Data from: High-fidelity parameter-efficient fine-tuning for joint recognition and linking of diagnoses to ICD-10 in non-standard primary care notes

Estupiñán-Ojeda, Cristian 1 ; Sandomingo-Freire, Raúl J.2; Padró, Lluís2; Turmo, Jordi2

Published Oct 09, 2025 on Dryad. https://doi.org/10.5061/dryad.7m0cfxq8b

Data files

Oct 09, 2025 version files 4.97 GB

bestmodels.zip.001

786.43 MB
bestmodels.zip.002

786.43 MB
bestmodels.zip.003

786.43 MB
bestmodels.zip.004

786.43 MB
bestmodels.zip.005

786.43 MB
bestmodels.zip.006

786.43 MB
bestmodels.zip.007

246.99 MB
README.md

2.94 KB
scripts.zip

20.91 KB

Abstract

Joint recognition and ICD-10 linking of diagnoses in bilingual, non-standard Spanish and Catalan primary-care notes is challenging. We evaluate Parameter-Efficient Fine-Tuning (PEFT) techniques as a resource-conscious alternative to full fine-tuning (FFT) for multi-label clinical text classification.
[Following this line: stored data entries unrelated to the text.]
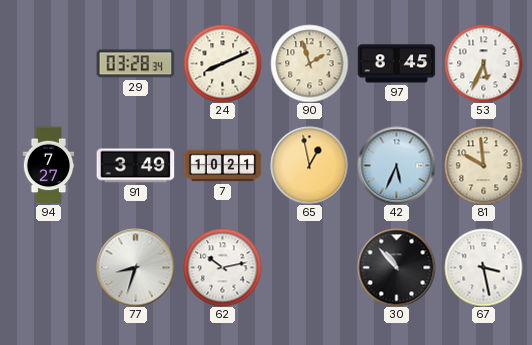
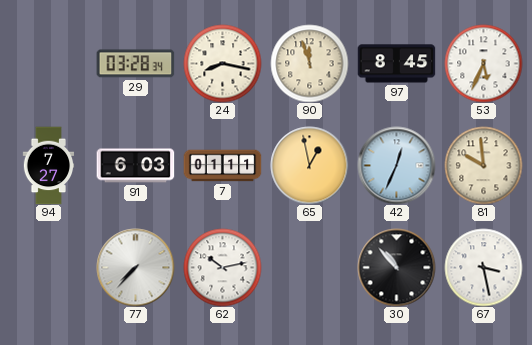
24: 8:11 -> 8:17
90: 1:57 -> 11:57
91: 3:49 -> 6:03
7: 10:21 -> 01:11
42: 5:34 -> 12:34
77: 8:33 -> 7:37
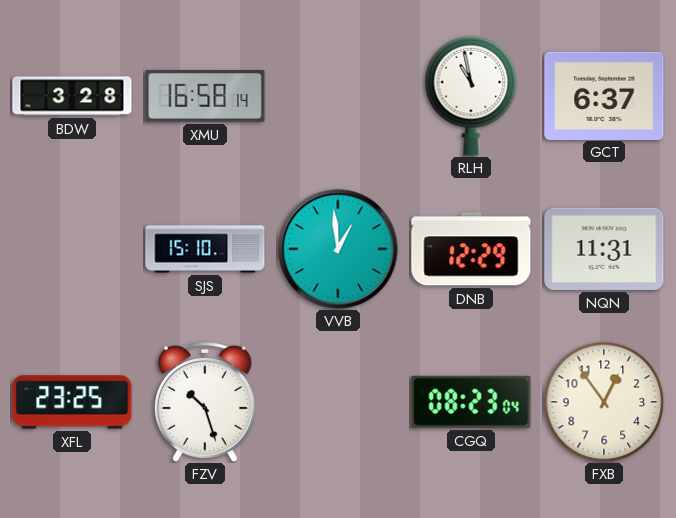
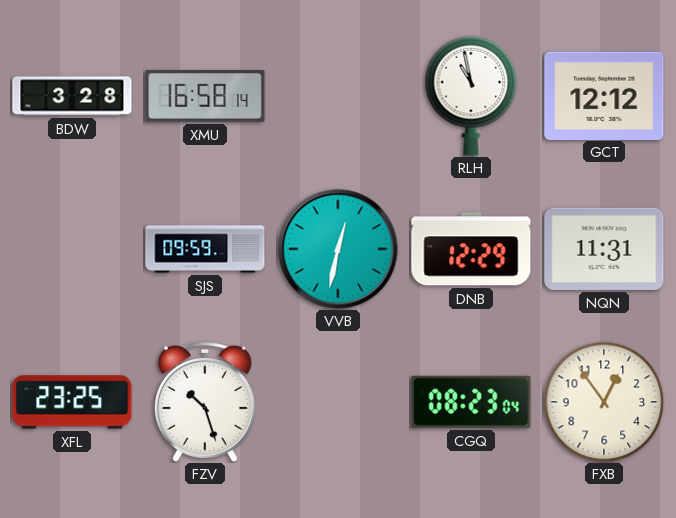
GCT: 6:37 -> 12:12
SJS: 15:10 -> 09:59
VVB: 12:59 -> 12:32
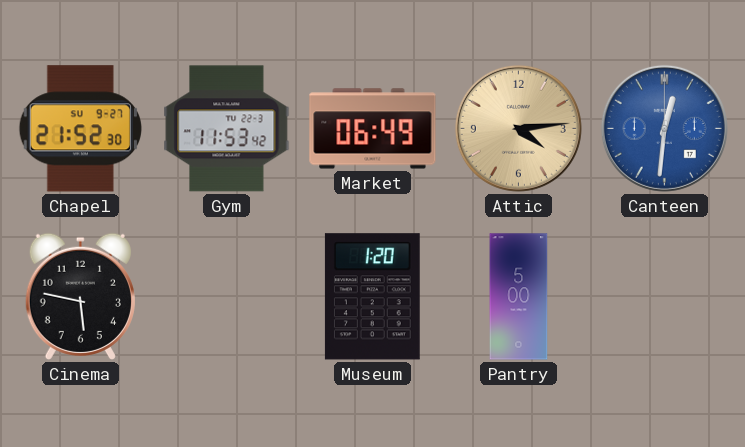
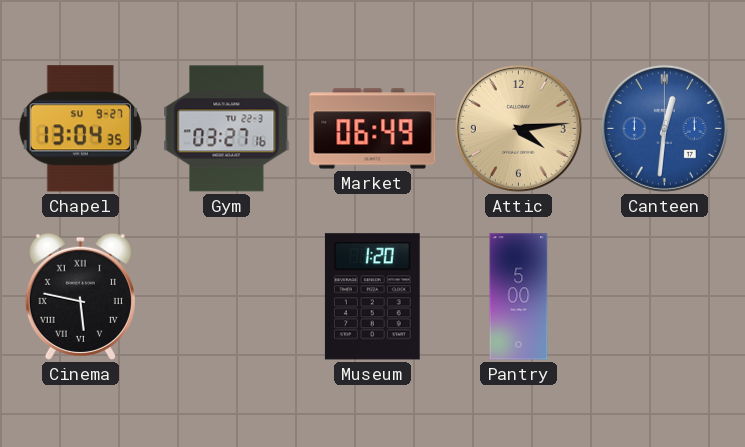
Chapel: 21:52 -> 13:04
Gym: 11:53 -> 03:27
Cinema numerals: Arabic -> Roman
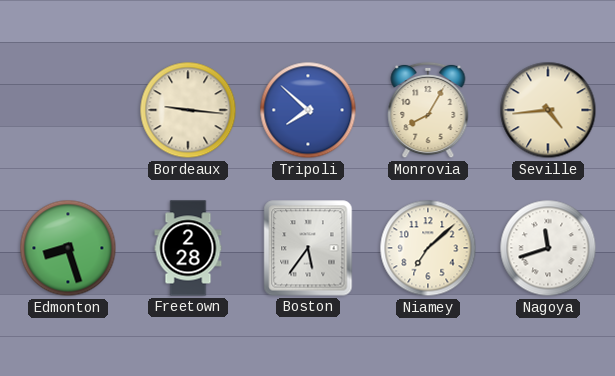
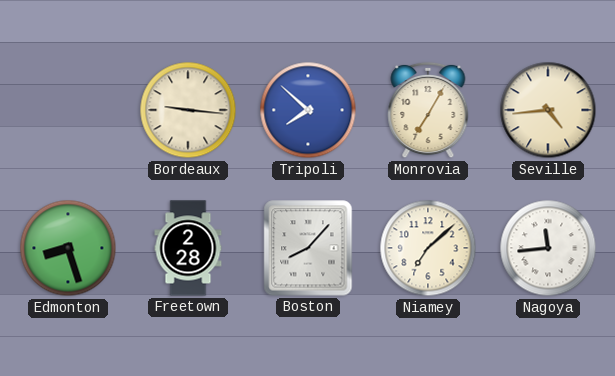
Monrovia: 8:05 -> 7:05
Boston: 5:36 -> 8:07
Nagoya: 11:42 -> 11:44
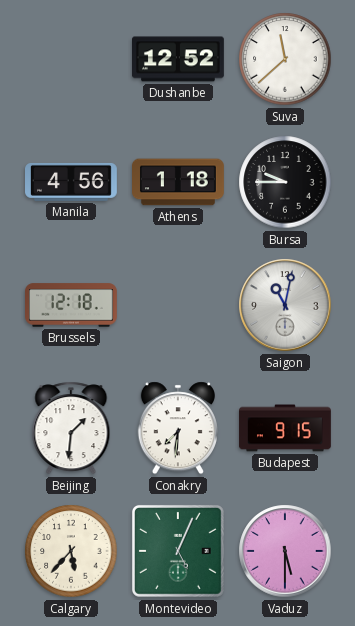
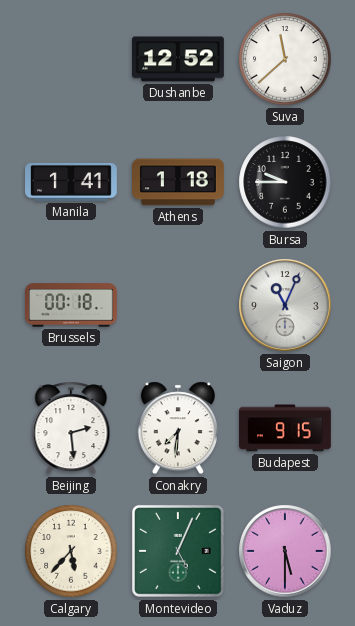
Manila: 4:56 -> 1:41
Brussels: 12:18 -> 00:18
Saigon: 11:02 -> 11:04
Beijing: 1:31 -> 2:29
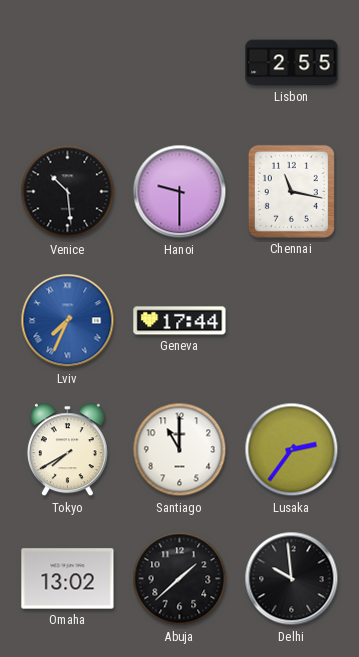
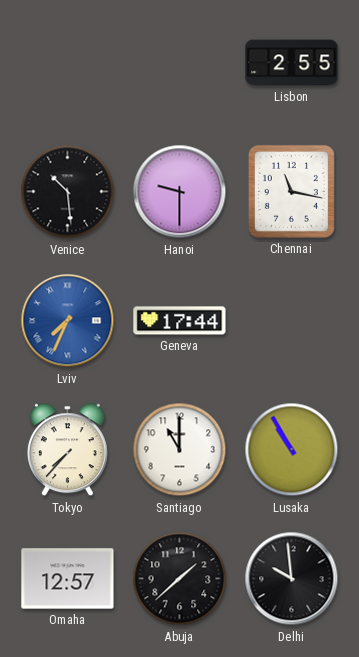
Tokyo: 7:40 -> 7:37
Lusaka: 2:36 -> 10:55
Omaha: 13:02 -> 12:57
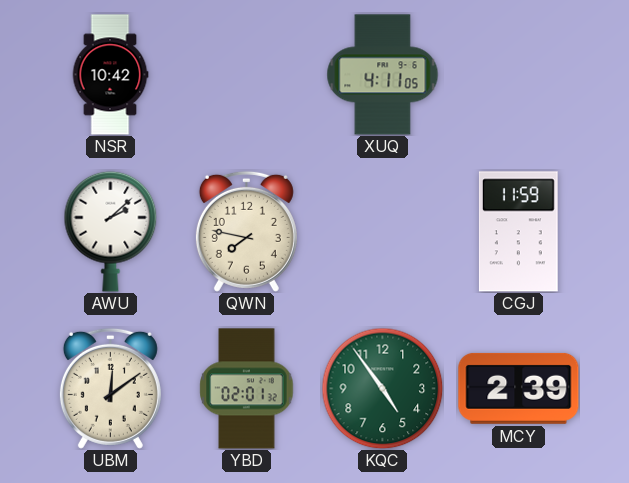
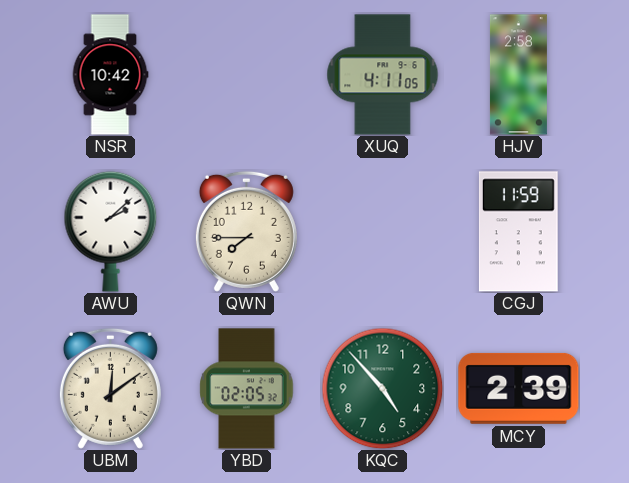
HJV: none -> 2:58
QWN: 7:47 -> 7:45
YBD: 02:01 -> 02:05
KQC: 4:54 -> 4:53
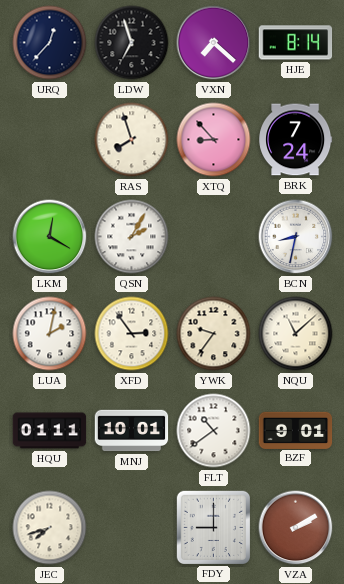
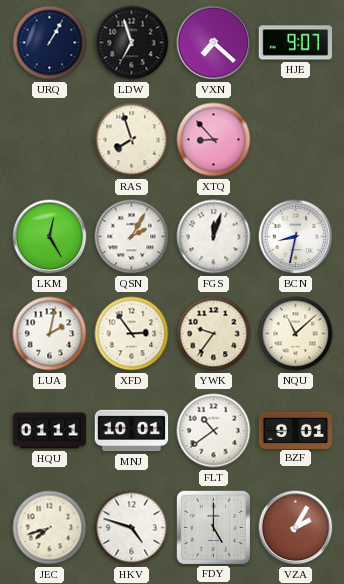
URQ: 12:37 -> 1:05
HJE: 8:14 -> 9:07
BRK: 7:24 -> none
LKM: 12:20 -> 12:25
FGS: none -> 12:03
HKV: none -> 4:48
FDY: 9:00 -> 5:00
VZA: 2:10 -> 2:05
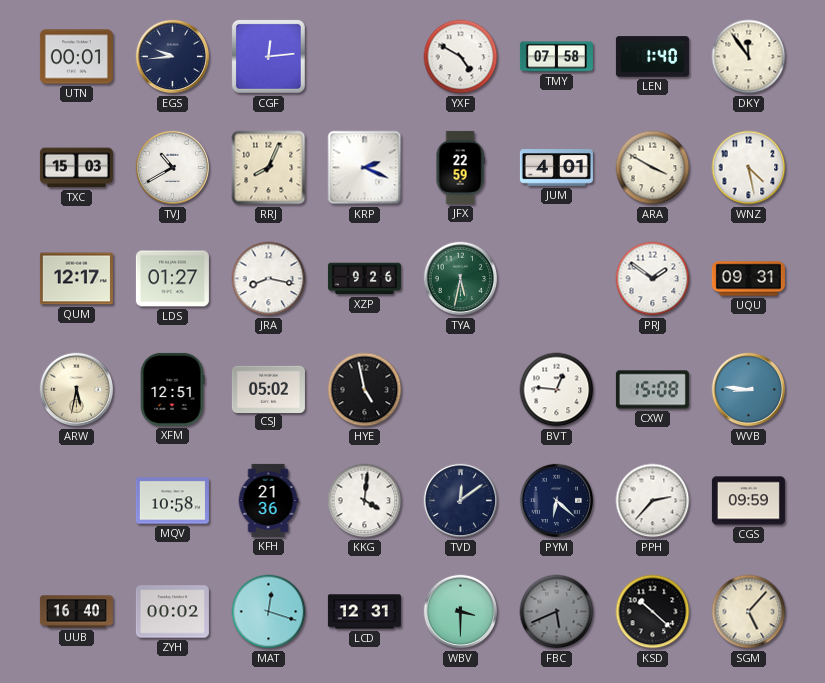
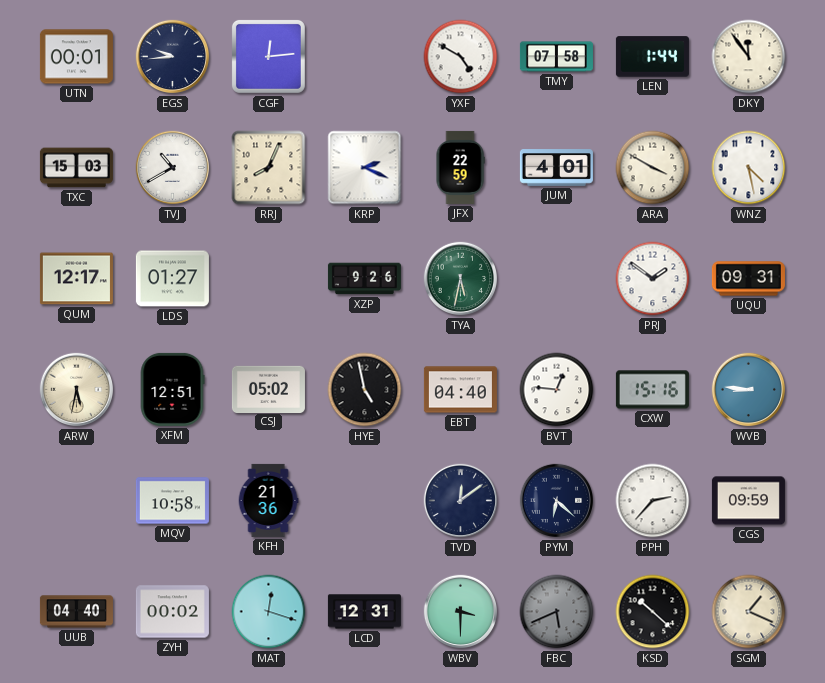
LEN: 1:40 -> 1:44
JRA: 8:17 -> none
EBT: none -> 04:40
CXW: 15:08 -> 15:16
KKG: 4:01 -> none
UUB: 16:40 -> 04:40
SGM: 5:07 -> 1:19
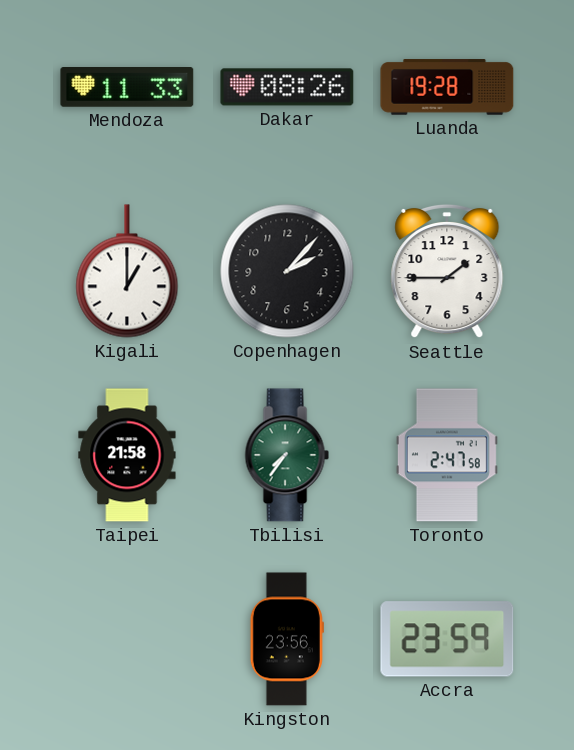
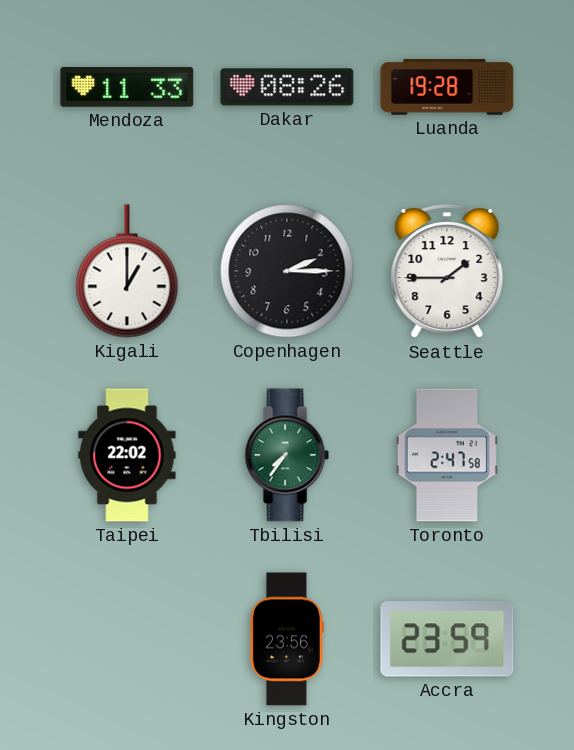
Copenhagen: 2:07 -> 2:15
Taipei: 21:58 -> 22:02
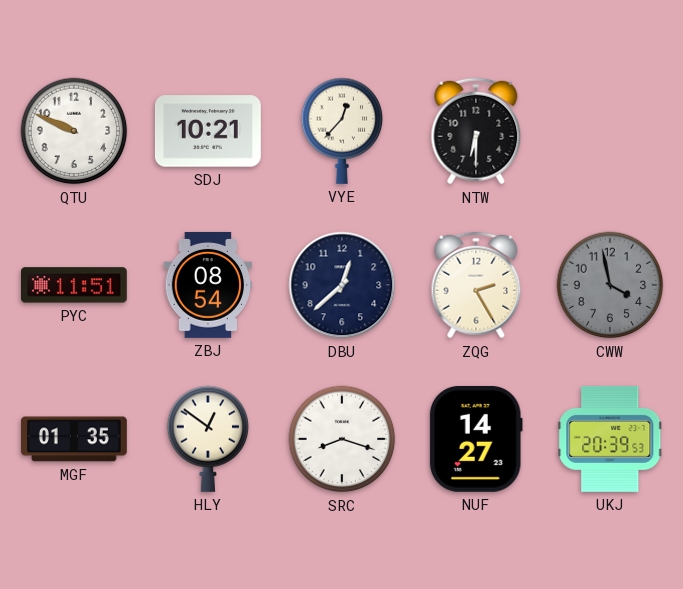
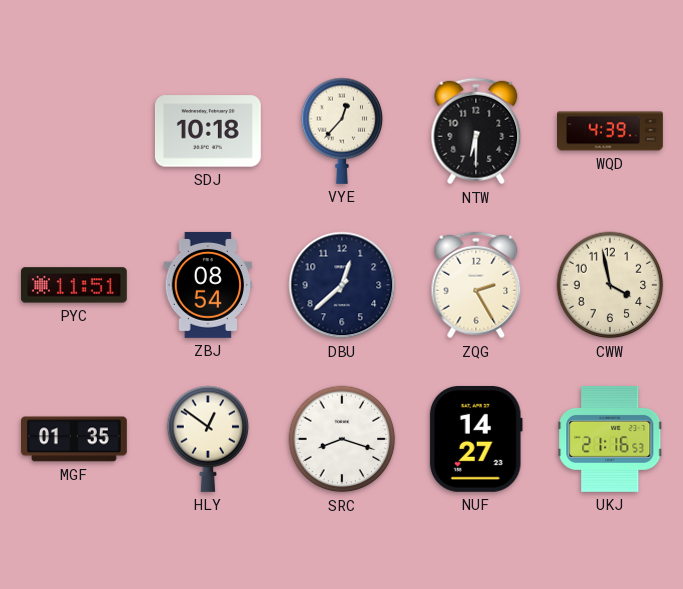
QTU: 9:49 -> none
SDJ: 10:21 -> 10:18
WQD: none -> 4:39
CWW dial: grey -> cream
UKJ: 20:39 -> 21:16
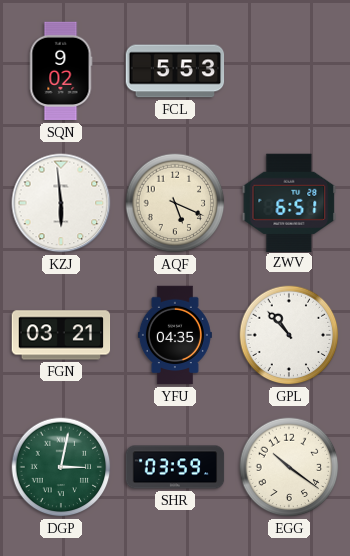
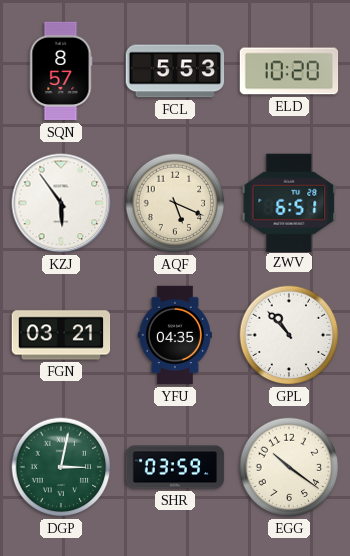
SQN: 9:02 -> 8:57
ELD: none -> 10:20
KZJ: 5:59 -> 5:54
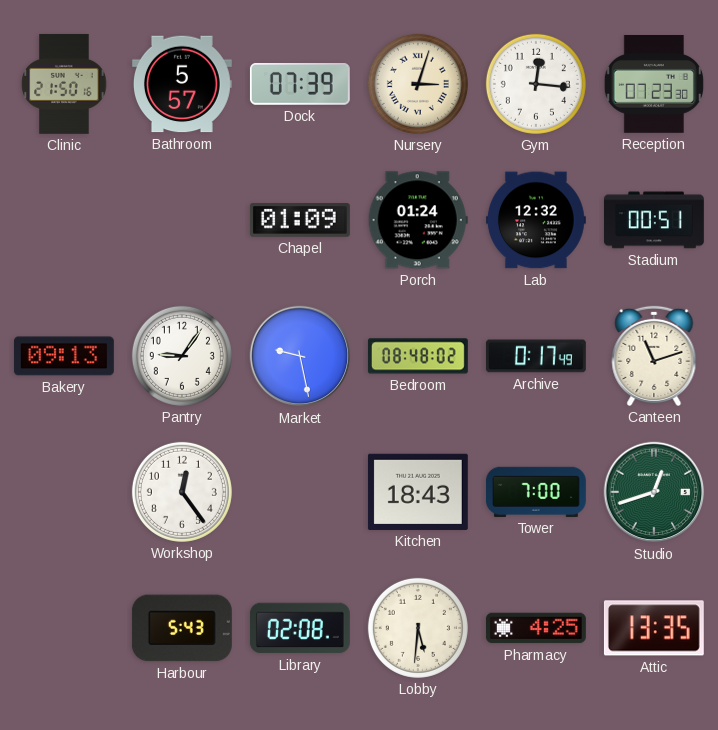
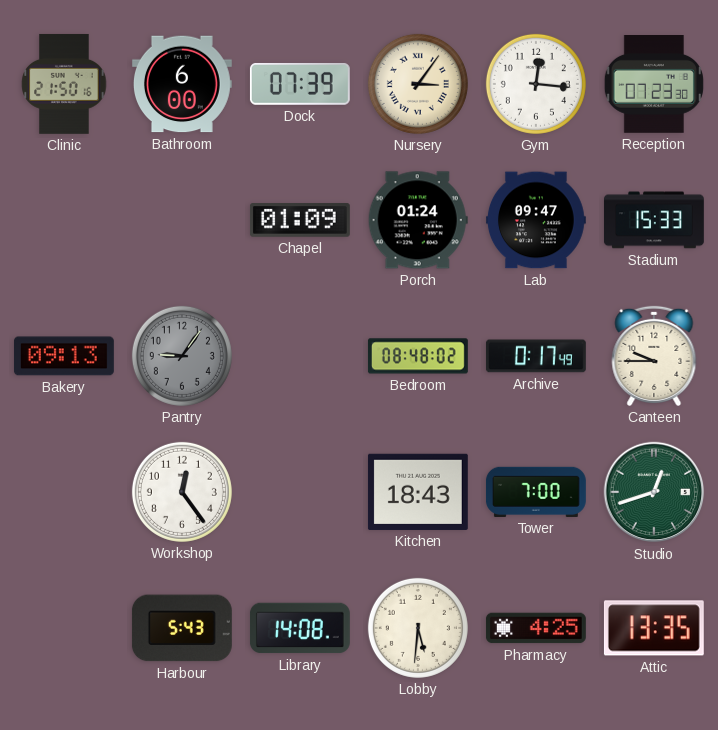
Bathroom: 5:57 -> 6:00
Nursery: 3:03 -> 3:06
Lab: 12:32 -> 09:47
Stadium: 00:51 -> 15:33
Pantry dial: white -> grey
Market: 9:28 -> none
Canteen: 11:12 -> 9:45
Library: 02:08 -> 14:08
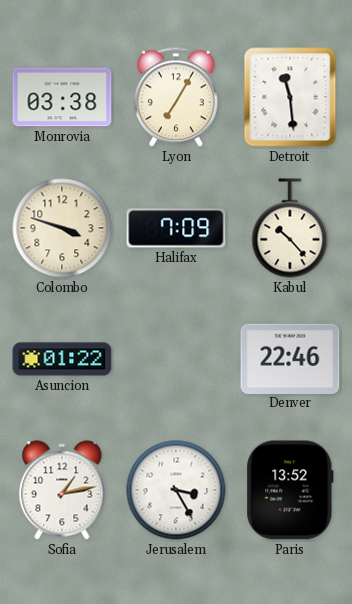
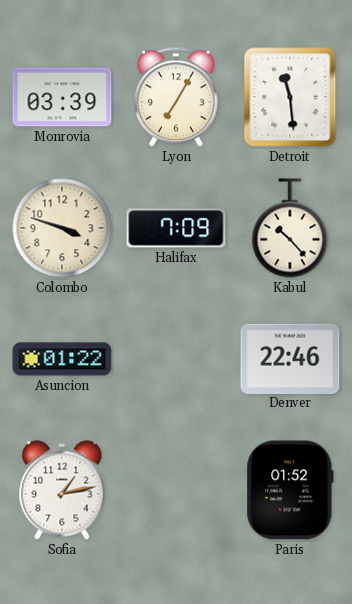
Monrovia: 03:38 -> 03:39
Jerusalem: 3:25 -> none
Paris: 13:52 -> 01:52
On a corpus of 21,812 Catalan and Spanish clinical notes from Catalonia, we compared the PEFT techniques LoRA, DoRA, LoHA, LoKR, and QLoRA applied to multilingual transformers (BERT, RoBERTa, DistilBERT, mDeBERTa). FFT delivered the best strict Micro-F1 (63.0), but BERT-QLoRA scored 62.2, only 0.8 points lower, while reducing trainable parameters by 67.5% and memory by 33.7%. Training on combined bilingual data consistently improved generalization across individual languages. The small FFT margin was confined to rare labels, indicating limited benefit from updating all parameters. Among PEFT techniques, QLoRA offered the strongest accuracy–efficiency balance; LoRA and DoRA were competitive, whereas LoHA and LoKR incurred larger losses. Adapter rank mattered: ranks below 128 sharply degraded Micro-F1. The substantial memory savings enable deployment on commodity GPUs while delivering performance very close to FFT. PEFT, particularly QLoRA, supports accurate and memory-efficient joint entity recognition and ICD-10 linking in multilingual, low-resource clinical settings.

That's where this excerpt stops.